In the records that follow, find the line with "ЦВЕТЫ В ШЛЯПНОЙ КОРОБКЕ"; from there, retype every line exactly through the line with "weer op reis. Tjonge wat hebben we hier naar", which also belongs to the answer.

(Extracted records)
>>

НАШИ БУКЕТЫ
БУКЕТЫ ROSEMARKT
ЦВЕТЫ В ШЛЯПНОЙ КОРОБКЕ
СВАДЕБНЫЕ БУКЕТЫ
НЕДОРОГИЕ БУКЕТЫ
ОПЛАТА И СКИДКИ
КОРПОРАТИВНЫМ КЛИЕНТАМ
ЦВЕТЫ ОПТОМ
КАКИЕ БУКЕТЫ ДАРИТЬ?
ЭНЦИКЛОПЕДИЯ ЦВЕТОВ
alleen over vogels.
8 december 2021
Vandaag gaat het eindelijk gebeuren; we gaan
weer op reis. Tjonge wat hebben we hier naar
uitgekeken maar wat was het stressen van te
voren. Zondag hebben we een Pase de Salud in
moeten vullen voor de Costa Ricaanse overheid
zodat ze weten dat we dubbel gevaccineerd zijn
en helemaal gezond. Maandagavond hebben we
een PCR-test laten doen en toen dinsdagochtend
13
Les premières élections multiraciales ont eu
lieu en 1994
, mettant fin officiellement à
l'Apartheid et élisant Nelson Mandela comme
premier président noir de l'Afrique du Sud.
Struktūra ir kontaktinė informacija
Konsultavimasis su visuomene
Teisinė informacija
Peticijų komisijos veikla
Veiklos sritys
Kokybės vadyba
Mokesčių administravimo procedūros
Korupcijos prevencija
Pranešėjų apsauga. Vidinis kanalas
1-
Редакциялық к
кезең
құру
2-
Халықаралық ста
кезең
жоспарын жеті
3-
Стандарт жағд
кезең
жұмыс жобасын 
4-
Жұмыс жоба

<<

[Task solution]
ЦВЕТЫ В ШЛЯПНОЙ КОРОБКЕ
СВАДЕБНЫЕ БУКЕТЫ
НЕДОРОГИЕ БУКЕТЫ
ОПЛАТА И СКИДКИ
КОРПОРАТИВНЫМ КЛИЕНТАМ
ЦВЕТЫ ОПТОМ
КАКИЕ БУКЕТЫ ДАРИТЬ?
ЭНЦИКЛОПЕДИЯ ЦВЕТОВ
alleen over vogels.
8 december 2021
Vandaag gaat het eindelijk gebeuren; we gaan
weer op reis. Tjonge wat hebben we hier naar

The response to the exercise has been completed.